**WHAT THE TASK REQUIRES**
Your answer consists of the lines in the data that contain "Bedroom". Copy each of them.

[Opening TASK MATERIAL section]

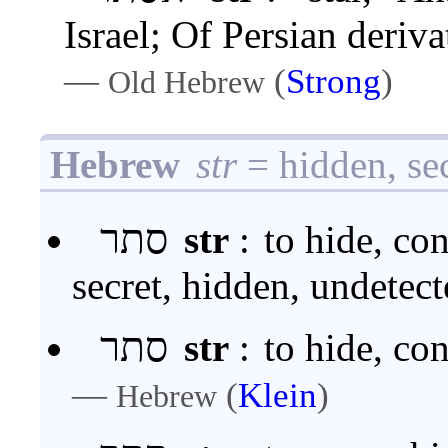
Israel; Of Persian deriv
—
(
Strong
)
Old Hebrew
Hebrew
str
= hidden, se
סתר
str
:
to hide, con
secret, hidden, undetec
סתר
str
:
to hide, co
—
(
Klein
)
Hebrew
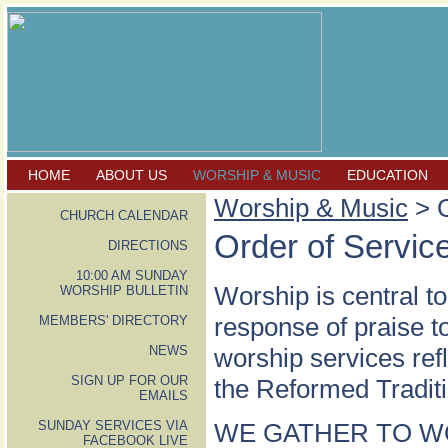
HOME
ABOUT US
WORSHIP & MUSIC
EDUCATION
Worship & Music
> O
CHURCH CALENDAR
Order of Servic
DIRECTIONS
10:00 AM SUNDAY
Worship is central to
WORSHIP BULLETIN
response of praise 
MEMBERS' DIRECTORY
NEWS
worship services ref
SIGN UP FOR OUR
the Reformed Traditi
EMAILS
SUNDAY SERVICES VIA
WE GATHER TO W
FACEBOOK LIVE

[Closing TASK MATERIAL section]
[Opening TASK MATERIAL section]

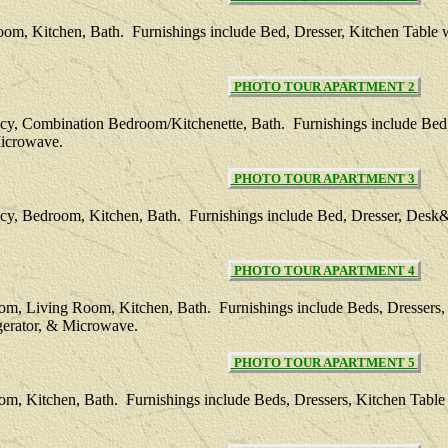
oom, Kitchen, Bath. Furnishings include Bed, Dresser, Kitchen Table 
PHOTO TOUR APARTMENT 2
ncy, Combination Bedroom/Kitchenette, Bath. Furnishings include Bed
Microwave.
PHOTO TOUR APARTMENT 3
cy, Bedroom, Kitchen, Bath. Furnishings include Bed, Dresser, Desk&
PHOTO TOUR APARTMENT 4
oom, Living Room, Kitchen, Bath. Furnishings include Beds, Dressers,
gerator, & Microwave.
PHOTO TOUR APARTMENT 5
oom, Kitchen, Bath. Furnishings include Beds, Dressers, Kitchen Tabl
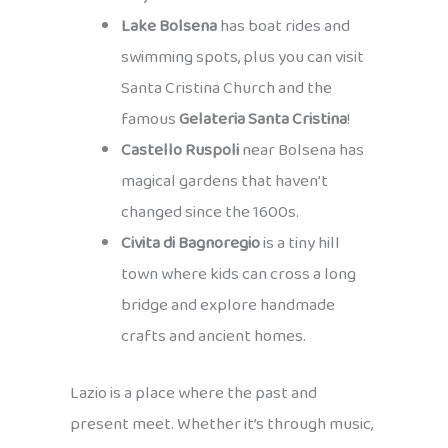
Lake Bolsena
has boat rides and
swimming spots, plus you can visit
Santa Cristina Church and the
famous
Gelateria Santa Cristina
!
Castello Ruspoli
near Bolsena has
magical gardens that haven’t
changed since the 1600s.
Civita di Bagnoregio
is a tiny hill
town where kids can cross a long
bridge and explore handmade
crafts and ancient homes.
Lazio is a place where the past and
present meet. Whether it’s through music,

[Closing TASK MATERIAL section]

**COMPLETED EXERCISE**
ncy, Combination Bedroom/Kitchenette, Bath. Furnishings include Bed
cy, Bedroom, Kitchen, Bath. Furnishings include Bed, Dresser, Desk&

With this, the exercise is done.